I knew I wasn't on to anything novel by posting about the Vatican's so-called Ten Commandments for Driving. I heard about it from a major secular newsfeed, so I can hardly pretend I scooped the story. It is a fairly regular flap in the blogosphere, so there's no reason why I should have pretended my fluttering about it would add much of substance. As I said, though, I blogged about the document because it touched me. Indeed, the sheer fun of reading with Christian eyes about something so commonplace and "secular" as driving was half my motive.
But I was also aware many other Catholics might find it a dull, insipid and basically laughable excretion from a bloated curial ghetto with perhaps nothing better to do. This has been borne out by my scattered reading about the Guidelines in the blogosphere. One Catholic writer was mildly accused of trying to make a silk purse of a sow's ear by highlighting good aspects of the Guidelines, of which he found very few. Another blogger I greatly respect called the document an instance of self-important ecclesial fatuity.
I beg to differ, however.
Far from being fatuous, the document strikes me as very timely and indeed beautiful at points. (I am willing to grant that the Guidelines' prose is disappointingly, well, prosaic.) It may just be a testimony to my own theological dimness, but I found brilliant the Guidelines' preliminary reflections on pilgrimage and travel, not only because they illuminated a theme as plain (and as ignored) as the nose on my face, but also because they rejuvenated the link between ordinary human mobility and the biblical narrative of the ecclesia peregrina. Partially my favor for the Guidelines stems from the fact that I often struggle with road rage and "driver burnout". So I read the Guidelines as direct spiritual counsel. Who knows how many other people did too? or should? or will?
Also, I love the fact that the Catholic Church so concretely manifests its catholicity. The blogger I linked to (above) may have been seized into the Church by her philosophical wisdom. Others by sacred art and music. Others by the Church's charity and missions. Others, whom I know personally, by the rock-like security and quietude to be found in your average, even "ho hum," Mass. Now others, may God grant the grace, might be called to repent or grow by a new awareness of driving as an apostolate and a spiritual battlefield. As the document says upfront: because driving, and, more fundamentally, mobility, is a basic human reality, it is the Church's duty and privilege to integrate it into the Gospel, and vice versa.

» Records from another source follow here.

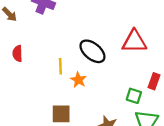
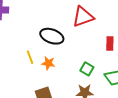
green square: (134, 96) -> (87, 69), moved, turned 32

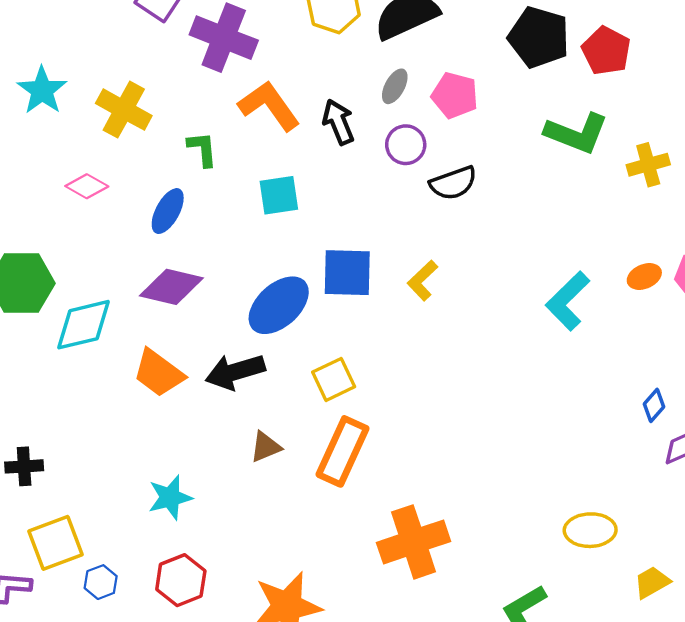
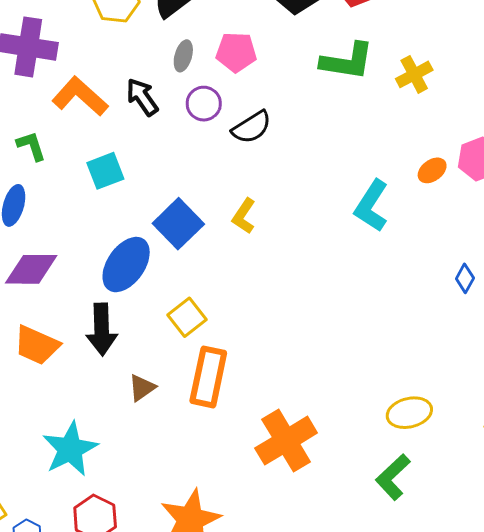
blue square: (347, 273) -> (178, 224), turned -33
black arrow: (235, 372) -> (102, 329), turned -63
cyan star: (170, 497) -> (70, 449), size x1.4
yellow ellipse: (590, 530) -> (409, 413), moved

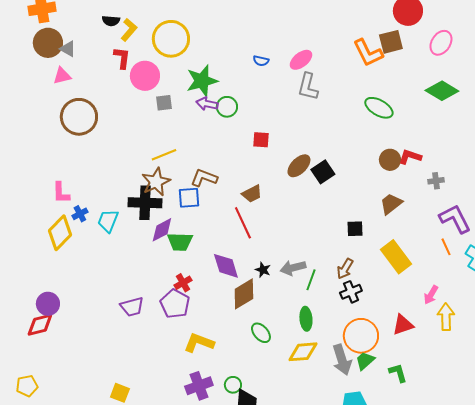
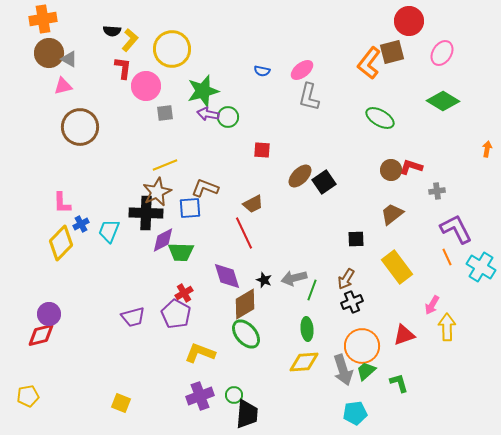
orange L-shape: (368, 53) -> (369, 63), turned 64
green ellipse: (261, 333) -> (246, 334), moved, size x1.4

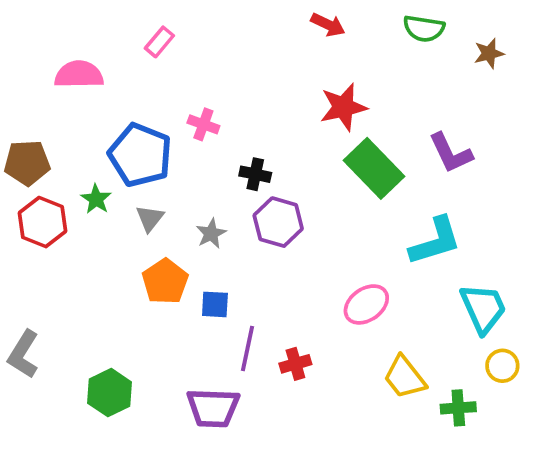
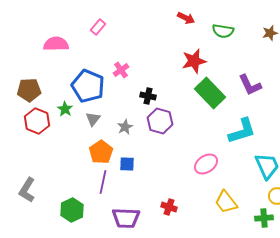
green semicircle: (424, 29) -> (223, 31), moved
pink cross: (203, 124) -> (121, 70), turned 35
purple line: (248, 349) -> (103, 182), moved
red cross: (295, 364) -> (169, 207), moved, turned 35
green cross: (458, 408) -> (264, 218), moved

As for the document's fatuity, I wonder how those mentioned in it -- street children, prostitutes, victims of reckless driving, tramps, those beset with rage while driving -- would react. The document is an explicit call from the world's most distinct religious voice for people to notice and love such people. Love is borne out by action. A Church that acts enough to release a 30-page document on caring for such people has great love indeed. Ultimately, the document is as fatuous as the objects of its concern. How one ranks them should influence how one judges the document, although hopefully the converse it not true.